Tag X — das interaktive Hörspiel

Du bestimmst, was passiert. Entscheidest Du Dich richtig, dann kannst Du die Welt retten. Es gibt verschiedene Handlungsstränge zu erleben und dreizehn mögliche Enden zu entdecken.

Worum geht es in der Story?

Die Story von Tag X spielt in einer Stadt in Aufruhr und Chaos. Die meisten Bewohner sind evakuiert worden. Bürgerkrieg ist ausgebrochen. Extremisten haben einen Coup gestartet und einen tödlichen Virus verbreitet. Aber es gibt Hoffnung: Ein Kind, das allein und verloren durch die Stadt streift, könnte die Katastrophe noch aufhalten.

Wie kann ich das interaktive Hörspiel spielen?

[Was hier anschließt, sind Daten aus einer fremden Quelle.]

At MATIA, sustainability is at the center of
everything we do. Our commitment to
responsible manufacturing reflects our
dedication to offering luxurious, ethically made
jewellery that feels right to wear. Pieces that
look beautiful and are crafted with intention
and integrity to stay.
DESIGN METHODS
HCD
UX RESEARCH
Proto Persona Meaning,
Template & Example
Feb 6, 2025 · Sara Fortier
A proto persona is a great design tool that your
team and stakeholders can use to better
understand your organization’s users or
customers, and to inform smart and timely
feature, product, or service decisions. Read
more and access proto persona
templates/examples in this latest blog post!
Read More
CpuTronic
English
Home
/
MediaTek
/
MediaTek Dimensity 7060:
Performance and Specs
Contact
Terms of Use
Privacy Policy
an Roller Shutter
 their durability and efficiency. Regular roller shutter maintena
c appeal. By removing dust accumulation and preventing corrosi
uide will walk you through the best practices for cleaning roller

Du kannst selbst den Verlauf der Geschichte steuern. Nach jeder Szene kannst du zwischen mehreren Handlungsoptionen wählen. Über folgende Wege lässt sich Tag X spielen:

  • Smart Speaker (Amazon Echo oder Google Home)
  • Sprachassistenten-Apps auf Deinem Smartphone (Amazon Alexa und Google Assistant)
  • im Browser hier.

Genauere Infos dazu findest Du hier.

Die Startbefehle für die Sprachassistenten lauten “Alexa / Ok Google, öffne Tag X!”. Im Browser funktioniert das Hörspiel nicht mit Sprachbefehl sondern per Mausklick auf vorgegebene Buttons.

Hinter den Kulissen

Bei der Entwicklung von Tag X haben zwei Einheiten im BR kooperiert: die Hörspiel-Redaktion und das Innovationsteam der Entwicklungsredaktion.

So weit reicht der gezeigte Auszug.